Meng Ye v Y. Michal Taxi, Inc.
2013 NY Slip Op 03973 [107 AD3d 673]
June 5, 2013
Appellate Division, Second Department
Published by New York State Law Reporting Bureau pursuant to Judiciary Law § 431.
As corrected through Wednesday, July 31, 2013


Meng Ye, Appellant,
v
Y. Michal Taxi, Inc., et al., Respondents.

[*1] Sim & Record, LLP, Bayside, N.Y. (Sang J. Sim of counsel), for appellant.

Gerber & Gerber, PLLC, Brooklyn, N.Y. (Thomas Torto and Jason Levine of counsel), for respondents.

In an action to recover damages for personal injuries, the plaintiff appeals from an order of the Supreme Court, Queens County (Sampson, J.), entered June 18, 2012, which granted the defendants' motion for summary judgment dismissing the complaint on the ground that the plaintiff did not sustain a serious injury within the meaning of Insurance Law § 5102 (d) as a result of the subject accident.

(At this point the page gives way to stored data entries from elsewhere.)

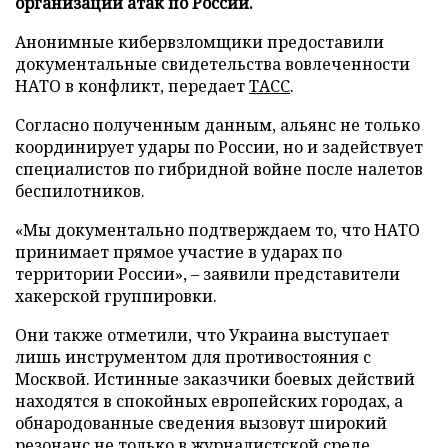
организации атак по России.
Анонимные кибервзломщики предоставили
документальные свидетельства вовлеченности
НАТО в конфликт, передает
ТАСС
.
Согласно полученным данным, альянс не только
координирует удары по России, но и задействует
специалистов по гибридной войне после налетов
беспилотников.
«Мы документально подтверждаем то, что НАТО
принимает прямое участие в ударах по
территории России», – заявили представители
хакерской группировки.
Они также отметили, что Украина выступает
лишь инструментом для противостояния с
Москвой. Истинные заказчики боевых действий
находятся в спокойных европейских городах, а
обнародованные сведения вызовут широкий
резонанс не только в журналистской среде.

Ordered that the order is reversed, on the law, with costs, and the defendants' motion for summary judgment dismissing the complaint is denied.

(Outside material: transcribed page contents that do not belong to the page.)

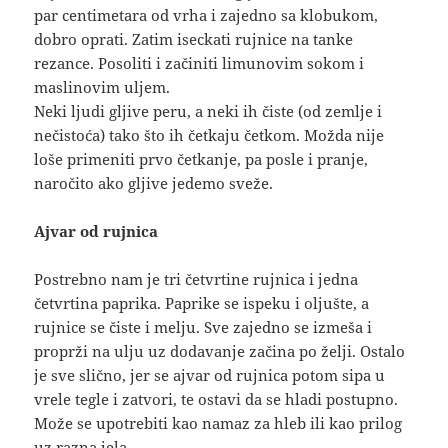
par centimetara od vrha i zajedno sa klobukom,
dobro oprati. Zatim iseckati rujnice na tanke
rezance. Posoliti i začiniti limunovim sokom i
maslinovim uljem.
Neki ljudi gljive peru, a neki ih čiste (od zemlje i
nečistoća) tako što ih četkaju četkom. Možda nije
loše primeniti prvo četkanje, pa posle i pranje,
naročito ako gljive jedemo sveže.
Ajvar od rujnica
Postrebno nam je tri četvrtine rujnica i jedna
četvrtina paprika. Paprike se ispeku i oljušte, a
rujnice se čiste i melju. Sve zajedno se izmeša i
proprži na ulju uz dodavanje začina po želji. Ostalo
je sve slično, jer se ajvar od rujnica potom sipa u
vrele tegle i zatvori, te ostavi da se hladi postupno.
Može se upotrebiti kao namaz za hleb ili kao prilog
uz razna jela.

The defendants failed to meet their prima facie burden of demonstrating that the plaintiff did not sustain a serious injury within the meaning of Insurance Law § 5102 (d) as a result of the subject accident (see Toure v Avis Rent A Car Sys., 98 NY2d 345, 350 [2002]; Gaddy v Eyler, 79 NY2d 955, 956-957 [1992]). The defendants' motion papers failed to adequately address the plaintiff's claim, clearly set forth in the bill of particulars, that she sustained a medically determined injury or impairment of a nonpermanent nature which prevented her from performing substantially all of the material acts which constituted her ususal and customary daily activities for not less than 90 days during the 180 days immediately following the subject accident (see generally Karpinos v Cora, 89 AD3d 994, 995 [2011]).

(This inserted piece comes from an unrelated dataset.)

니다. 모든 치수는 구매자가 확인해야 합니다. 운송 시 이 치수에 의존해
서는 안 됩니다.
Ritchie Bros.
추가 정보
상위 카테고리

Since the defendants failed to meet their prima facie burden, it is unnecessary to determine whether the papers submitted by the plaintiff in opposition were sufficient to raise a triable issue of fact (see generally Stukas v Streiter, 83 AD3d 18, 24 [2011]). Therefore, the Supreme Court should have denied the defendants' motion for summary judgment dismissing the complaint. Dillon, J.P., Hall, Roman and Cohen, JJ., concur.